<<<<
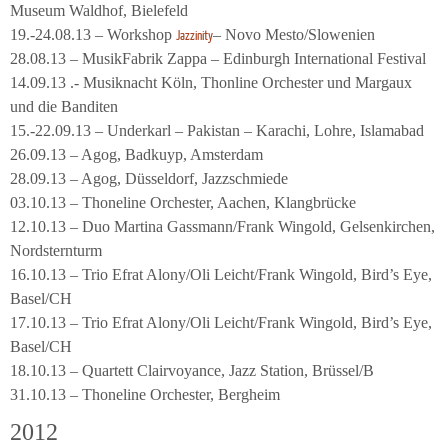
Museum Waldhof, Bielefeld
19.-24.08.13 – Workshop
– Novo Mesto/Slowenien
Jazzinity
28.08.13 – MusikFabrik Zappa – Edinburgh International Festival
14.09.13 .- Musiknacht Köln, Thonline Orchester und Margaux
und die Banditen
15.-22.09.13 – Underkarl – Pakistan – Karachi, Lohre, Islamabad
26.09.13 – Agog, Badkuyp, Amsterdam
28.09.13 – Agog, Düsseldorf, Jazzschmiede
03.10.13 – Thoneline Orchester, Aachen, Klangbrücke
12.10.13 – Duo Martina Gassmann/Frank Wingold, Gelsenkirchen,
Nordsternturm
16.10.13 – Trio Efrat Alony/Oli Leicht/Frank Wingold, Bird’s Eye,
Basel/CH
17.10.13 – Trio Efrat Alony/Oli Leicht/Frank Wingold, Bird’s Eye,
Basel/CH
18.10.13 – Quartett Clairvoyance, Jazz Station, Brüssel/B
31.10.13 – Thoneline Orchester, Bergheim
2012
>>>>
What needs to be done:
Transcribe exactly the line containing "16.10.13 – Trio" and all remaining lines of the material, ending with the last one.

Task answer:
16.10.13 – Trio Efrat Alony/Oli Leicht/Frank Wingold, Bird’s Eye,
Basel/CH
17.10.13 – Trio Efrat Alony/Oli Leicht/Frank Wingold, Bird’s Eye,
Basel/CH
18.10.13 – Quartett Clairvoyance, Jazz Station, Brüssel/B
31.10.13 – Thoneline Orchester, Bergheim
2012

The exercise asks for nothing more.